The Pennine Way on the approach to Pen-y-ghent in the Yorkshire Dales

The UK’s oldest national trail hits its 50th birthday this year, and tourism bosses are urging walkers to celebrate the anniversary by pulling on their boots and visiting the route.

The Pennine Way will reach its half century on Friday 24 April.

The 429km (268-mile) route was the idea of journalist Tom Stephenson who wrote a piece, Wanted: a Long Green Trail, in the Daily Herald in 1935.

The path, which runs from Edale in Derbyshire to Kirk Yetholm in the Scottish Borders, was officially opened at a ceremony on Malham Moor in the Yorkshire Dales in 1965.

The trail passes through three national parks, the North Pennines area of outstanding natural beauty, two national nature reserves and 20 sites of special scientific interest.

Highlights include the Peak District’s highest hill Kinder Scout, scene of the 1932 mass trespass that was instrumental in the campaign to open up Britain’s hills to the walking public, Malham Cove, the 80m (260ft) limestone crag that forms a spectacular natural amphitheatre in the Yorkshire Dales, High Cup Nick, the deep chasm cutting into the Cumbrian Pennines and dubbed ‘England’s Grand Canyon’ and the nearby Cross Fell, highest point on the route and home to the a unique meteorological phenomenon, the Helm Wind.

Malham Cove in the Yorkshire Dales

Malham Cove in the Yorkshire Dales

Broadcaster Julia Bradbury said: “The Pennine Way, the longest and oldest national trail, chases the mountain tops along the rugged backbone of England and offers 268 miles of some of the finest upland walking in England.

“The route is steeped in history and packed with dramatic spots, like Kinder Scout, Ribblehead, Cauldron Snout, High Cup Nick and Hadrian’s Wall, as the route weaves its way through five of my favourite places, Derbyshire, Yorkshire, County Durham, Cumbria and Northumberland.”

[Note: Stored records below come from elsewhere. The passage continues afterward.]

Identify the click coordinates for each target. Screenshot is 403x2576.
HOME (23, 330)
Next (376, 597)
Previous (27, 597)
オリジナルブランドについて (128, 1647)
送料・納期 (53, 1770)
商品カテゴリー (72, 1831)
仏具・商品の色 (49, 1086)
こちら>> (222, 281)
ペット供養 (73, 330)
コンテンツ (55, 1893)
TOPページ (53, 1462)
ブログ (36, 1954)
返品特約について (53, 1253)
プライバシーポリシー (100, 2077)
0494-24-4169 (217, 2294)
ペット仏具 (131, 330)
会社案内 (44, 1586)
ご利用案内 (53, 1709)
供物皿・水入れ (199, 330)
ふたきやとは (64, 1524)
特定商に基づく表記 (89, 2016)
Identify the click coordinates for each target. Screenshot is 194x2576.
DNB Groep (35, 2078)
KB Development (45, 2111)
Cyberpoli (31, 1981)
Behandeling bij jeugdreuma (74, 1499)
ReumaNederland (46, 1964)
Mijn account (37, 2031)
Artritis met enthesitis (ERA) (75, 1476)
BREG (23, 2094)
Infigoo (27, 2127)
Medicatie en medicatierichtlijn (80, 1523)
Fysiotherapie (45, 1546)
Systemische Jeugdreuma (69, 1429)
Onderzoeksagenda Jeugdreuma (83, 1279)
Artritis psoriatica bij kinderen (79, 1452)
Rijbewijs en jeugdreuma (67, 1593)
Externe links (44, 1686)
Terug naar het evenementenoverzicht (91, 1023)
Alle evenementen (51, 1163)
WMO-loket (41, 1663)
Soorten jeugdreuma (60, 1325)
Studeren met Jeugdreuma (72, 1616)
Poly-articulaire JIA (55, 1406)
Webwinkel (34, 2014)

VisitEngland’s chief executive James Berresford said: “The Pennine Way is one of the country’s most treasured national trails.

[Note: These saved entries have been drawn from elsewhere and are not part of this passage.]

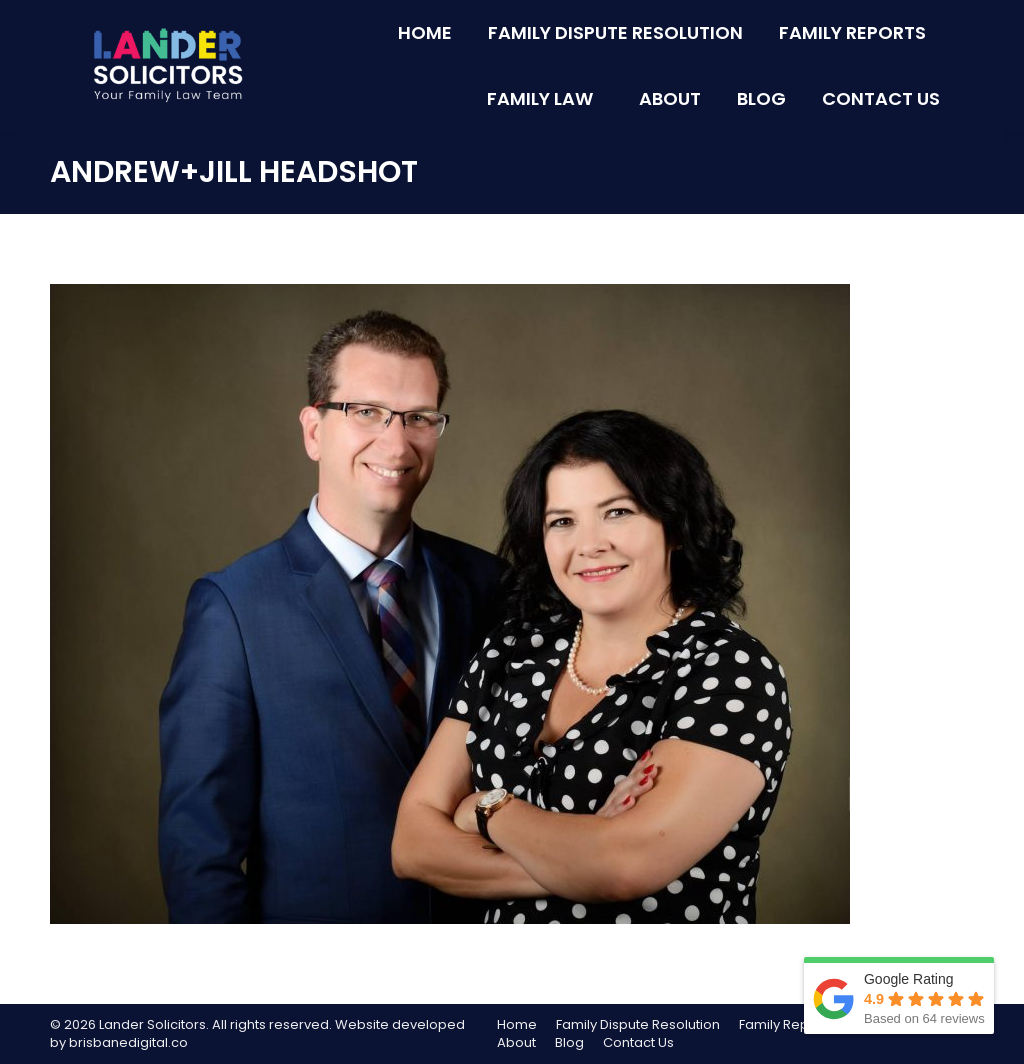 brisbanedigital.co (128, 1042) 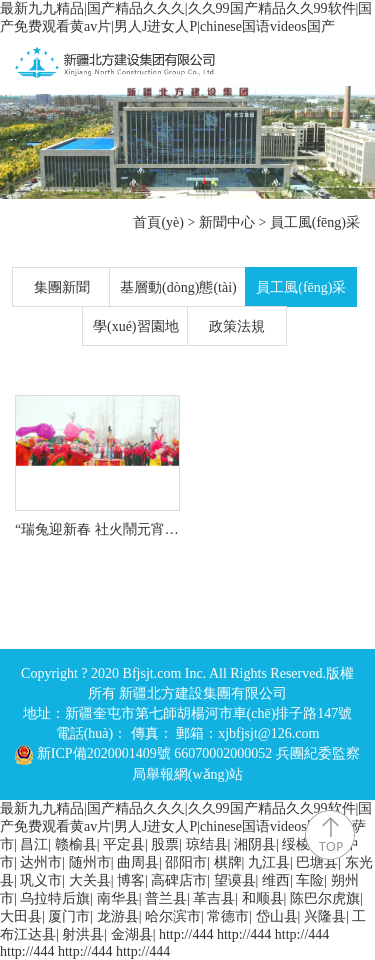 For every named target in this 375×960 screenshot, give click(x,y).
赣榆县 (76, 844)
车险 (310, 880)
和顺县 (263, 898)
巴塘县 (317, 862)
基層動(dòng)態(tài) (178, 287)
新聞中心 (227, 222)
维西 (276, 880)
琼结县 (207, 844)
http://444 (186, 934)
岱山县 (277, 916)
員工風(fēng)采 (315, 222)
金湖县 (132, 934)
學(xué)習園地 (136, 326)
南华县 (118, 898)
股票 (165, 844)
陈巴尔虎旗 (325, 898)
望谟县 (235, 880)
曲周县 (138, 862)
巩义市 (41, 880)
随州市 (90, 862)
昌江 (34, 844)
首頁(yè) (158, 222)
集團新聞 (62, 287)
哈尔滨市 (173, 916)
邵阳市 (186, 862)
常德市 (228, 916)
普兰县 (166, 898)
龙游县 (118, 916)
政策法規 (237, 326)
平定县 (124, 844)
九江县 (269, 862)
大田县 (21, 916)
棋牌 (228, 862)
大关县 (90, 880)
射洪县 (83, 934)
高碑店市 (179, 880)
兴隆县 (325, 916)
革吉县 (214, 898)
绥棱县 (303, 844)
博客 (131, 880)
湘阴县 (255, 844)
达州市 (41, 862)
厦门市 (69, 916)
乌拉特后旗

“As Britain’s first and oldest national trail it marks a historic route through stunning landscapes, rich with stories that unfold along its path. A draw for visitors every year from both the UK and abroad, this remarkable national trail stretches through some of the most spectacular northern landscapes this country has to offer, through the Peak District and Derbyshire, Cumbria, Yorkshire, Northumberland and County Durham, forming an important link between many towns and rural communities.

“This 50th anniversary year is a perfect opportunity to discover and experience the unique tourist spots it passes through, from three of our breathtaking national parks, to the wonders of the Northern Pennines or along Hadrian’s Wall, to name but a few.”

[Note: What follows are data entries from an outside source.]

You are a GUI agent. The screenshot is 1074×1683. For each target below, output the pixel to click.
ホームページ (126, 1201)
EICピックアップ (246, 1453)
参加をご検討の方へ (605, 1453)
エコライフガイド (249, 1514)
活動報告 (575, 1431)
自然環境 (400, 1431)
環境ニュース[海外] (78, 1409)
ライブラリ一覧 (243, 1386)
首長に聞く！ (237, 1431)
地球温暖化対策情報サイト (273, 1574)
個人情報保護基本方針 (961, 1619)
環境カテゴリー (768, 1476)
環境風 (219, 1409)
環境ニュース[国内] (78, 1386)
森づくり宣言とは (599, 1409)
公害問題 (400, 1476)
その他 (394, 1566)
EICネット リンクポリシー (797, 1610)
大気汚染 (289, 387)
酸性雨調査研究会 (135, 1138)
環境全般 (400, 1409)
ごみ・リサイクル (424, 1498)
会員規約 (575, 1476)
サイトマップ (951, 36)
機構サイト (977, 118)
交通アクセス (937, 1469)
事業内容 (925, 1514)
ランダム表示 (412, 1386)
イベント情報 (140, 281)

High Cup Nick in the North Pennines

High Cup Nick in the North Pennines

An exhibition by a group of artists will run at a Yorkshire Dales Museum in the run-up to the anniversary date.

Pennine Ways highlights the popular walking route using art, photography and sculpture and is now open at the Dales Countryside Museum in Hawes, Wensleydale.

Museum manager Fiona Rosher said: “This has been a wonderful opportunity to work with a range of artists who have all responded to the theme of the Pennine Way. The exhibition is a fascinating mix of original artefacts, archive material, unique artwork and sculpture connected with or inspired by the Pennine Way.

“We have contacted various organisations and local businesses such as National Trails, the Pennine Way Association, the Youth Hostel Association, Swaledale Mountain Rescue and the Tan Hill Inn. Everyone we have spoken to has been keen to contribute material because of the close connections they have with this renowned national trail.”

The museum is open daily between 10am and 5pm from February to October and between 10am and 4.30pm in November and December. Entry costs £4.50 for adults and is free for children.